I have a list of thousands of chemical formulas that could include symbols for any element. I would like to determine the total number of atoms of any element in each formula. Examples include:
- CH3NO3
- CSe2
- C2Cl2
- C2Cl2O2
- C2Cl3F
- C2H2BrF3
- C2H2Br2
- C2H3Cl3Si
I want the total number of atoms in a single formula, so for the first example (CH3NO3), the answer would be 8 (1 carbon + 3 hydrogens + 1 nitrogen + 3 oxygens).

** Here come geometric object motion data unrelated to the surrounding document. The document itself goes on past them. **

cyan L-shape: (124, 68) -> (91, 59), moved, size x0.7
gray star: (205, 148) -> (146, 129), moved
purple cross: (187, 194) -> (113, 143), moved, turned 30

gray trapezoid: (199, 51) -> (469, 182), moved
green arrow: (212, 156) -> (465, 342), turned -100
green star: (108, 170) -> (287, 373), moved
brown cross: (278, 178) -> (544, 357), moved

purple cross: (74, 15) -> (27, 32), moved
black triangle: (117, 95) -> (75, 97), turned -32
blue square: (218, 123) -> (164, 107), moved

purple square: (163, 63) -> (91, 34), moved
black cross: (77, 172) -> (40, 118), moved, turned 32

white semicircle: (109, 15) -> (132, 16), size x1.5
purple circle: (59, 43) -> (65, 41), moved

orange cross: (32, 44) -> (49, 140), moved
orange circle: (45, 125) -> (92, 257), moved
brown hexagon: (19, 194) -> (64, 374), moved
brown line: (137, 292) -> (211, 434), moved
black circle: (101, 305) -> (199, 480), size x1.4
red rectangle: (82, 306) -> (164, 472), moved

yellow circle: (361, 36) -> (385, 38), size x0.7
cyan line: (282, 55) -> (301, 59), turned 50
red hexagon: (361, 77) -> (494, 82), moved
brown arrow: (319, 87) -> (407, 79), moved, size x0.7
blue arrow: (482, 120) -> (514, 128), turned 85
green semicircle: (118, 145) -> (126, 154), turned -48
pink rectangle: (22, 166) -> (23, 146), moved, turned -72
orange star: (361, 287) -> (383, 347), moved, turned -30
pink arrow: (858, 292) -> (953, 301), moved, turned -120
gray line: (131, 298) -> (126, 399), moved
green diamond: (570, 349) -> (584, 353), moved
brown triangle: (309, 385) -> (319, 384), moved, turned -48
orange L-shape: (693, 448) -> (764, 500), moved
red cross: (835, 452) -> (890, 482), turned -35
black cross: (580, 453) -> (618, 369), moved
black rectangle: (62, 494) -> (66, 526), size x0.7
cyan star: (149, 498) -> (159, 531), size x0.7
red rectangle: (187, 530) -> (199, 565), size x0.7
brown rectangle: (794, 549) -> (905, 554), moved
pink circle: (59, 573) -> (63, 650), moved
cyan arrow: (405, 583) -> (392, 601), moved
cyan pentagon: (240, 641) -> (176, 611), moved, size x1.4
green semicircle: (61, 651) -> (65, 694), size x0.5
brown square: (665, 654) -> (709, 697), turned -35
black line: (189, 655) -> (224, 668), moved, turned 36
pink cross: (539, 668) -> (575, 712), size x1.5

I found code by PEH (Extract numbers from chemical formula) that uses regular expression to extract the number of instances of a specific element in a chemical formula.
Could this be adapted to give the total atoms?
Public Function ChemRegex(ChemFormula As String, Element As String) As Long
Dim regEx As New RegExp
With regEx
.Global = True
.MultiLine = True
.IgnoreCase = False
End With
'first pattern matches every element once
regEx.Pattern = "([A][cglmrstu]|[B][aehikr]?|[C][adeflmnorsu]?|[D][bsy]|[E][rsu]|[F][elmr]?|[G][ade]|[H][efgos]?|[I][nr]?|[K][r]?|[L][airuv]|[M][cdgnot]|[N][abdehiop]?|[O][gs]?|[P][abdmortu]?|[R][abefghnu]|[S][bcegimnr]?|[T][abcehilms]|[U]|[V]|[W]|[X][e]|[Y][b]?|[Z][nr])([0-9]*)"
Dim Matches As MatchCollection
Set Matches = regEx.Execute(ChemFormula)
Dim m As Match
For Each m In Matches
If m.SubMatches(0) = Element Then
ChemRegex = ChemRegex + IIf(Not m.SubMatches(1) = vbNullString, m.SubMatches(1), 1)
End If
Next m
'second patternd finds parenthesis and multiplies elements within
regEx.Pattern = "(\((.+?)\)([0-9])+)+?"
Set Matches = regEx.Execute(ChemFormula)
For Each m In Matches
ChemRegex = ChemRegex + ChemRegex(m.SubMatches(1), Element) * (m.SubMatches(2) - 1) '-1 because all elements were already counted once in the first pattern
Next m
End Function